Key Concepts

Maintenance actions

Icepack supports five maintenance actions, always executed in this order:

expire_snapshots — Removes snapshots older than the retention threshold, freeing the metadata layer from tracking stale table states.
remove_orphan_files — Deletes data files on storage that are no longer referenced by any active snapshot.
rewrite_data_files — Compacts active small data files into fewer, optimally sized files. This is the most impactful action for query performance.
rewrite_position_delete_files — Merges remaining position-delete files back into their corresponding data files, eliminating the read-time overhead of applying deletes.
rewrite_manifests — Consolidates manifest files to reduce planning time for queries that scan large tables.

The ordering matters: snapshot expiration first dereferences stale files, orphan cleanup removes those physical files, compaction then rewrites only the active file set, and manifest rewriting runs last against the final file layout.

Health analysis

Icepack evaluates table health by inspecting Iceberg metadata for four key metrics:

Small file count — Number of data files below the target file size.
Snapshot count — Total snapshots retained by the table.
Manifest count — Number of manifest files in the current metadata.
Position delete files — Count of outstanding position-delete files.

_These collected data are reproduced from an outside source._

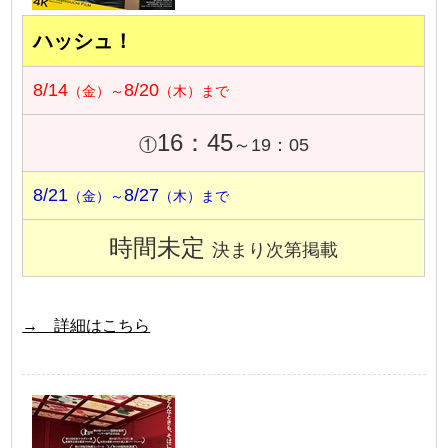
ハッシュ！
8/14
8/20
（金）～
（木）まで
16：45
①
～19：05
8/21
8/27
（金）～
（木）まで
時間未定
決まり次第掲載
→ 詳細はこちら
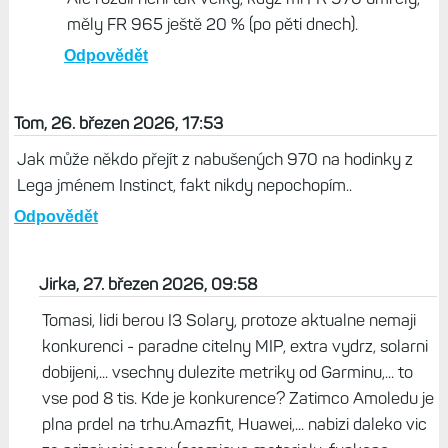
měly FR 965 ještě 20 % (po pěti dnech).
Odpovědět
Tom, 26. březen 2026, 17:53
Jak může někdo přejít z nabušených 970 na hodinky z
Lega jménem Instinct, fakt nikdy nepochopím..
Odpovědět
Jirka, 27. březen 2026, 09:58
Tomasi, lidi berou I3 Solary, protoze aktualne nemaji
konkurenci - paradne citelny MIP, extra vydrz, solarni
dobijeni,... vsechny dulezite metriky od Garminu,... to
vse pod 8 tis. Kde je konkurence? Zatimco Amoledu je
plna prdel na trhu.Amazfit, Huawei,... nabizi daleko vic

Status metrics are compared against configurable health thresholds. /health returns health_status plus issue details, while /maintenance/recommendation decides whether Icepack should run actions under the configured maintenance policy. Status and health data are available in two flavors:

Live — Fetched through the configured metadata inspector. Accurate but takes a few seconds per table.
Cached — Served from Postgres. Returns in roughly 1 ms, refreshed periodically by the health-sync process.

Opt-out model

Icepack maintains tables by default. Any Iceberg table in a database that the platform team has added to the orchestrator allowlist is eligible for automated maintenance — no per-table action is required to enroll.

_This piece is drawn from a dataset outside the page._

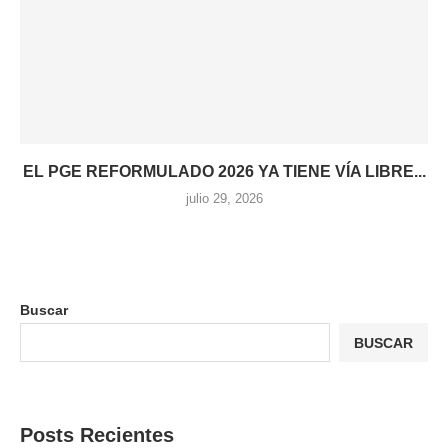
EL PGE REFORMULADO 2026 YA TIENE VÍA LIBRE...
julio 29, 2026
Buscar
BUSCAR
Posts Recientes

A table is maintained unless one of these opts it out:

Explicit opt-out. A data engineer sets the table property to false:
```
ALTER TABLE lakehouse_dev.my_database.my_table
  SET TBLPROPERTIES ('icepack.maintenance_enabled' = 'false');
```
The icepack.maintenance_enabled property is three-state: true (always maintained), false (never maintained), and unset (maintained in opt-out mode).
Hard exclude. Setting compaction_skip = 'true' removes the table from all Icepack maintenance regardless of mode — use it for tables undergoing migration or manual intervention.

The platform team still controls which databases are in scope via the databases allowlist in the Helm values. A table is maintained only if its database is allowlisted and it has not opted out.

Job lifecycle

All maintenance operations in Icepack are asynchronous. A job moves through these states:

Pending — The job has been accepted and queued for execution.
Running — Spark is actively executing the maintenance actions.
Completed — All requested actions finished successfully.
Failed — One or more actions encountered an error. Partial results may exist.
Cancelled — The job was cancelled before completion.

The typical flow: submit a maintenance request via POST and receive a 202 Accepted response with a job ID. Then poll GET /jobs/{id} to track progress. The orchestrator CronJob follows this same lifecycle automatically for all eligible tables.